*** Opening of Records supplied ***

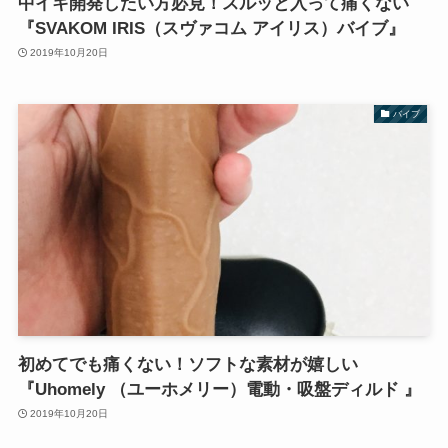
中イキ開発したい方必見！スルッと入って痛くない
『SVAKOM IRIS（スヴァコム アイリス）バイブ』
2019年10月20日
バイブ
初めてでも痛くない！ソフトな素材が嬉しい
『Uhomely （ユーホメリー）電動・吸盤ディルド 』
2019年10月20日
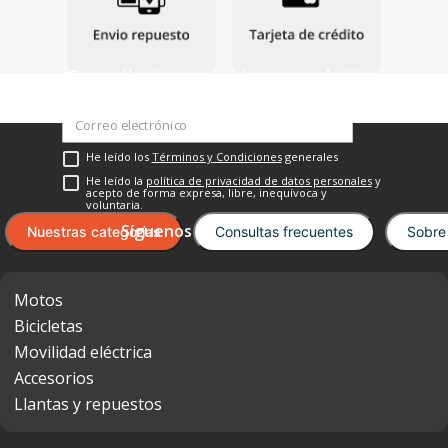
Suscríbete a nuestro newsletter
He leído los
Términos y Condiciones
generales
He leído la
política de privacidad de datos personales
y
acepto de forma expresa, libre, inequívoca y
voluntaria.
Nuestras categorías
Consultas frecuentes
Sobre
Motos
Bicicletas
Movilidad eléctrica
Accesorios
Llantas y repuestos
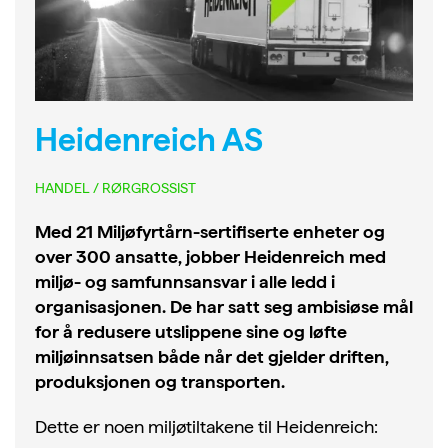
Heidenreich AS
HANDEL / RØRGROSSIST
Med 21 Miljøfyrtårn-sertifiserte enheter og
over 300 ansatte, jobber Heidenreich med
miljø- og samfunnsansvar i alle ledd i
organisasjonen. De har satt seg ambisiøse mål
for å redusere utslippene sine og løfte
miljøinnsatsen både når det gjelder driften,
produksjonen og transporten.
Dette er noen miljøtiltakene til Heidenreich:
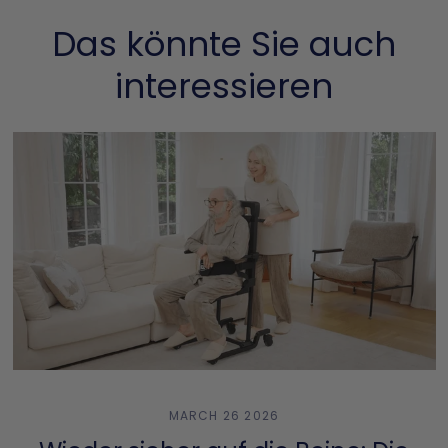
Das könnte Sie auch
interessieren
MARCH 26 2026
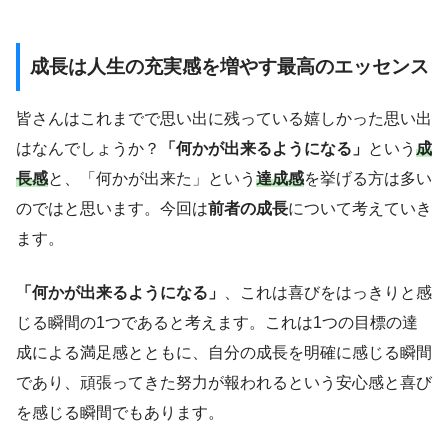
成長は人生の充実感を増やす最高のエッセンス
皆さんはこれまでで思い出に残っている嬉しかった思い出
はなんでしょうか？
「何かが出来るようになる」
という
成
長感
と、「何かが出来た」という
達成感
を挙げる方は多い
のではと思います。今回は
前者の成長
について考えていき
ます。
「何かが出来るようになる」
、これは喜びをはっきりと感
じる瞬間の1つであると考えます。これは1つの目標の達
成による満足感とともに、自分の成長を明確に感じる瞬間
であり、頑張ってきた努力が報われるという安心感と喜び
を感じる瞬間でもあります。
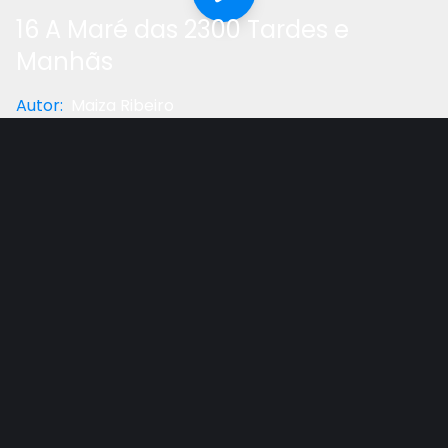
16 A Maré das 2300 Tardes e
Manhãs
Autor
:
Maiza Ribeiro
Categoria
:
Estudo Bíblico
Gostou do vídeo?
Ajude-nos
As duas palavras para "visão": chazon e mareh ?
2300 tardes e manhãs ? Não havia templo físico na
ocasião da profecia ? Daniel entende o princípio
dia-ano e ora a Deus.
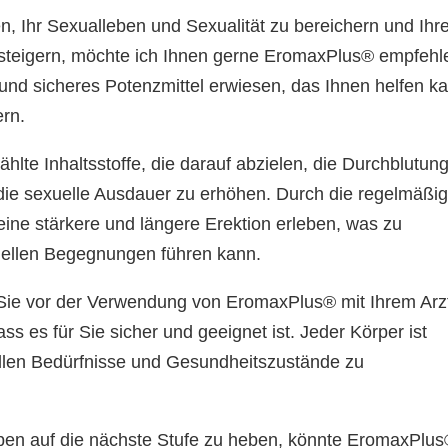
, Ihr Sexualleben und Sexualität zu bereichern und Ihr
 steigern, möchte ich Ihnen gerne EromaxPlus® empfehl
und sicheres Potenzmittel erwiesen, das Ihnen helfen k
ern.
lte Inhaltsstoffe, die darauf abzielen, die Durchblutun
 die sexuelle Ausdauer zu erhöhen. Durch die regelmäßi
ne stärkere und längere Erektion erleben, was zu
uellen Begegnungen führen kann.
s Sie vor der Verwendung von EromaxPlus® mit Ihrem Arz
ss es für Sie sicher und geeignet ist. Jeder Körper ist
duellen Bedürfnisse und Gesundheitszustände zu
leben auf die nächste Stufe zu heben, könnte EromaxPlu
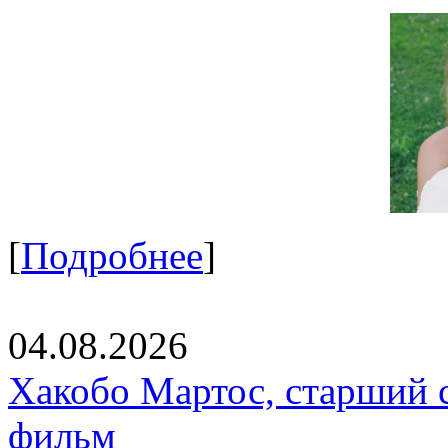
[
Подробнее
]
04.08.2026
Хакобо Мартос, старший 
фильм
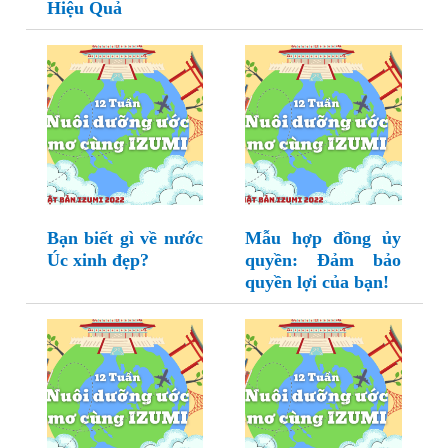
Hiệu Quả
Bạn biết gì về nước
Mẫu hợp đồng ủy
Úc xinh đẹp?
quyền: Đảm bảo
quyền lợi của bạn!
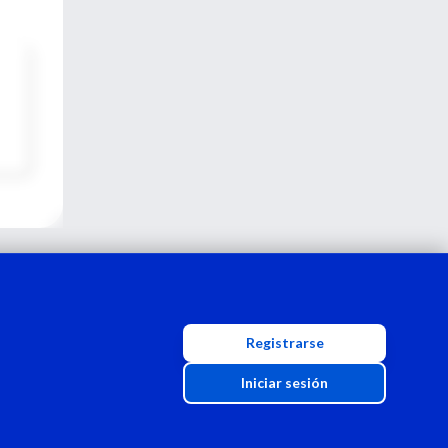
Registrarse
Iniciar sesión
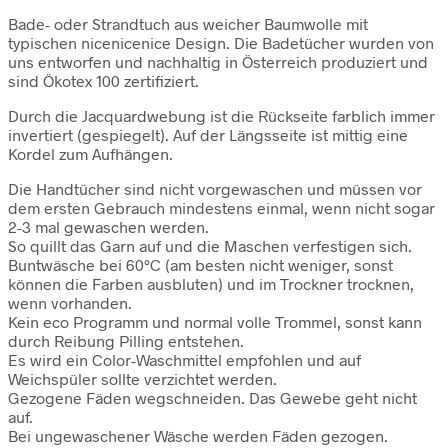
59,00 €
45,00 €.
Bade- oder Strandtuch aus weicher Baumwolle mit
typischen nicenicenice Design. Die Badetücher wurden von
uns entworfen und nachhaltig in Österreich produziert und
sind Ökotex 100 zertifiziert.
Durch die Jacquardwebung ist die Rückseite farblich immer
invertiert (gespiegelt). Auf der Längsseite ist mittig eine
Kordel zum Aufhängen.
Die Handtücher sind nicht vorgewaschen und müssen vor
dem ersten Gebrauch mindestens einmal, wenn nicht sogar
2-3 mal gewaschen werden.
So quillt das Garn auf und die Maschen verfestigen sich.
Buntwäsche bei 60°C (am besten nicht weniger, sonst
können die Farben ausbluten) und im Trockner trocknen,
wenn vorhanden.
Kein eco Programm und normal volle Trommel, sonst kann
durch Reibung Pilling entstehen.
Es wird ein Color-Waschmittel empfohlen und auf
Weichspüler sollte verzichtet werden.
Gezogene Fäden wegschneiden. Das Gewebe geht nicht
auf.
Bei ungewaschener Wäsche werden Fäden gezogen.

*** Close of Records supplied ***
*** Opening of Records supplied ***

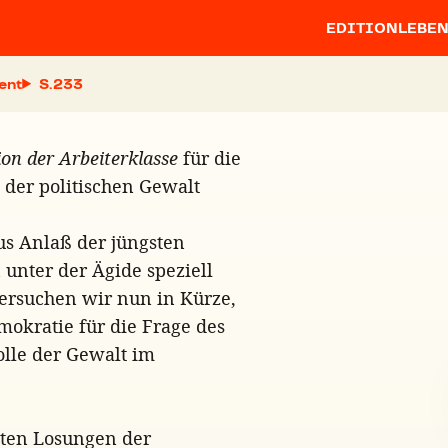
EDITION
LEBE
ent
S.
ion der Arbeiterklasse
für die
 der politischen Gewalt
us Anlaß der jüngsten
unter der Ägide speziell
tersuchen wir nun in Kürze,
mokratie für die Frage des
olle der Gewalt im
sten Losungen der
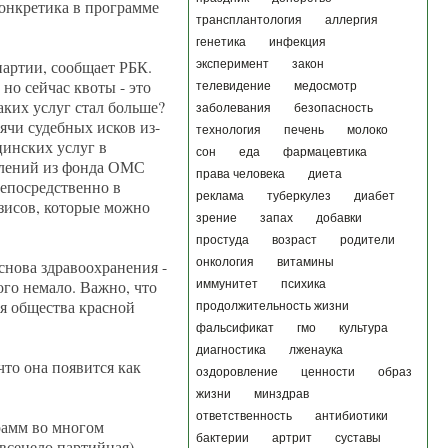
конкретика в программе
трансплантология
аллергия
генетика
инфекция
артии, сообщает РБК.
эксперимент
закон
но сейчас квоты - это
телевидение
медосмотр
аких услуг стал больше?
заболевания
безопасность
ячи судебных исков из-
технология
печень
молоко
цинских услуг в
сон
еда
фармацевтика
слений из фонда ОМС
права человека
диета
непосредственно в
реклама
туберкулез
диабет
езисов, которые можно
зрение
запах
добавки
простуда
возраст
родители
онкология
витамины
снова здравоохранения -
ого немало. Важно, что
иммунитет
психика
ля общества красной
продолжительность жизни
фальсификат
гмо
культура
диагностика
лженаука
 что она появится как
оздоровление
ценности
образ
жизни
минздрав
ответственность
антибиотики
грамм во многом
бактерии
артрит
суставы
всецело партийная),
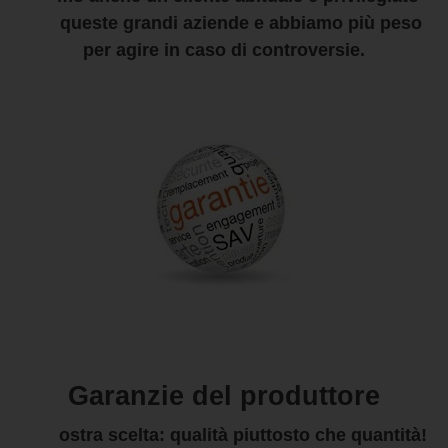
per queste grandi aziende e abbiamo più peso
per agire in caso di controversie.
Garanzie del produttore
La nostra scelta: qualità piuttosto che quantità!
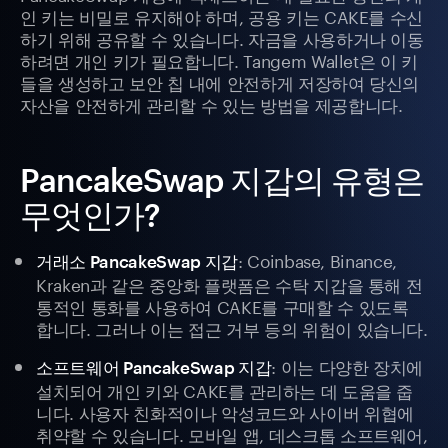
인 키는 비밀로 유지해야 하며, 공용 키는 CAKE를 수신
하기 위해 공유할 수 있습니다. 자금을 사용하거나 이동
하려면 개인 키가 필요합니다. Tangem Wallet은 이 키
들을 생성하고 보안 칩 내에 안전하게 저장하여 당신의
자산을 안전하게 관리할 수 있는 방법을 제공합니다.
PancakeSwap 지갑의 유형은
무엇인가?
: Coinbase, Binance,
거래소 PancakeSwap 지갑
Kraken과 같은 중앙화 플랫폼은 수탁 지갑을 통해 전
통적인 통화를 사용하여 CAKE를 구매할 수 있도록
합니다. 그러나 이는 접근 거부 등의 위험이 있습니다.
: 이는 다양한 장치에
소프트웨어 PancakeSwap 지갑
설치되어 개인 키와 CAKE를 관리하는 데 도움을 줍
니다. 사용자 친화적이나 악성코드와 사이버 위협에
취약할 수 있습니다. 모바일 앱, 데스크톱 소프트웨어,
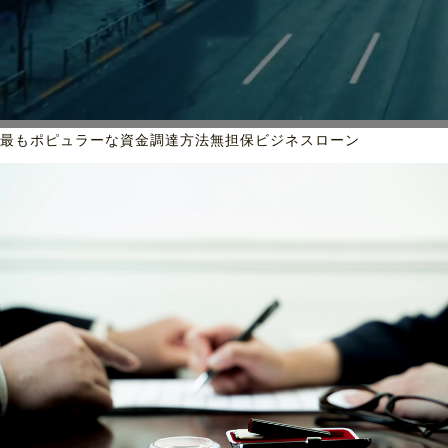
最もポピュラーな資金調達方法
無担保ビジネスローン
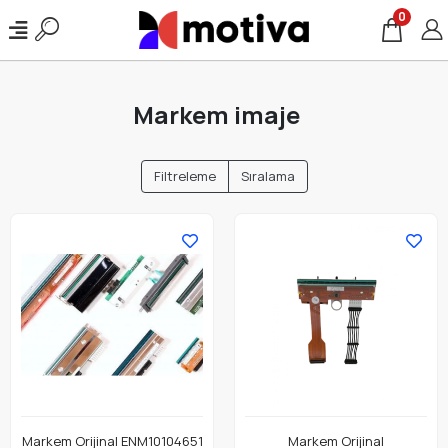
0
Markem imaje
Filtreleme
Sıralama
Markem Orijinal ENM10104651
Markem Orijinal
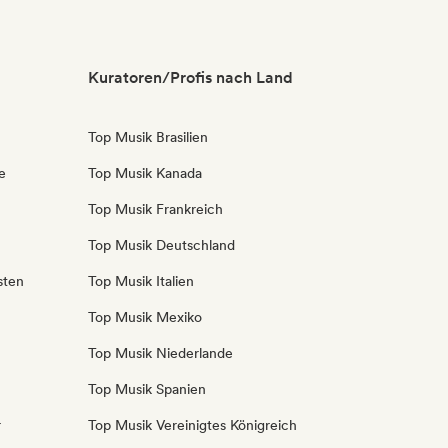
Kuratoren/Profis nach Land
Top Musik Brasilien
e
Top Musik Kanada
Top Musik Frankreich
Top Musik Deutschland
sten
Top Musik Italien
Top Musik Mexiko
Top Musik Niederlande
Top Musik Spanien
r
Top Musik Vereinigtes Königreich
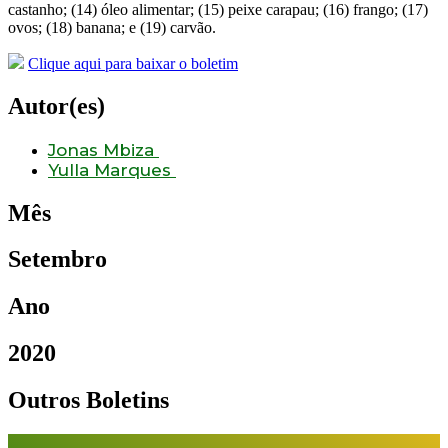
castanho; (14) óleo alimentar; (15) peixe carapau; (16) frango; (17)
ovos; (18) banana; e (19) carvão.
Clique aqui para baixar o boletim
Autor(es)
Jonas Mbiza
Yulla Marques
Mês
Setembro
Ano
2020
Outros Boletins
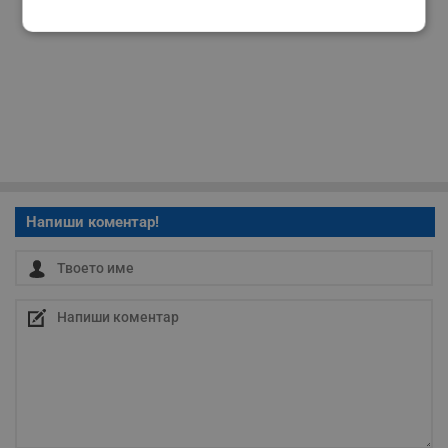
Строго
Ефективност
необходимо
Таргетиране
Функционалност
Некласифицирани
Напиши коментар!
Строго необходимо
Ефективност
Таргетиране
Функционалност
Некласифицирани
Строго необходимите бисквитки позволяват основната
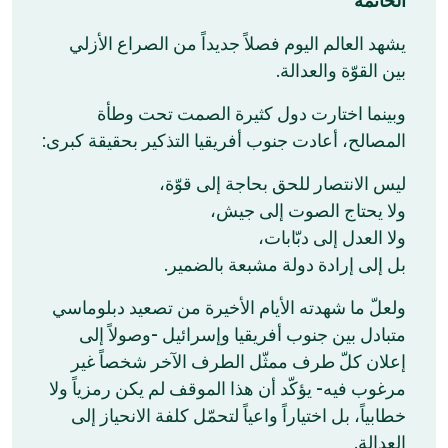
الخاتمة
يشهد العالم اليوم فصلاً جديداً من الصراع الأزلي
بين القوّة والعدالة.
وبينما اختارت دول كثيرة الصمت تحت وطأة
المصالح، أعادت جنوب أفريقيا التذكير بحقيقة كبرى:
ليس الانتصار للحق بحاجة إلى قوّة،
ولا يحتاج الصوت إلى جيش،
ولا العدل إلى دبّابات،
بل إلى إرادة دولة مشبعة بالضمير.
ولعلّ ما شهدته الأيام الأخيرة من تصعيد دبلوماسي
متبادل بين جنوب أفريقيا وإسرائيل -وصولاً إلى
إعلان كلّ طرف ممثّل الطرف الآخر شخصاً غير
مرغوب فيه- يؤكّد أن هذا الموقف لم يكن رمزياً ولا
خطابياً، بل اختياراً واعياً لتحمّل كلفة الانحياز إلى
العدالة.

*** Close of Records supplied ***

> **Problem requirements**
Each line in the records above with "nicht" must be returned.

> **Output of the exercise**
Die Handtücher sind nicht vorgewaschen und müssen vor
dem ersten Gebrauch mindestens einmal, wenn nicht sogar
Buntwäsche bei 60°C (am besten nicht weniger, sonst
Gezogene Fäden wegschneiden. Das Gewebe geht nicht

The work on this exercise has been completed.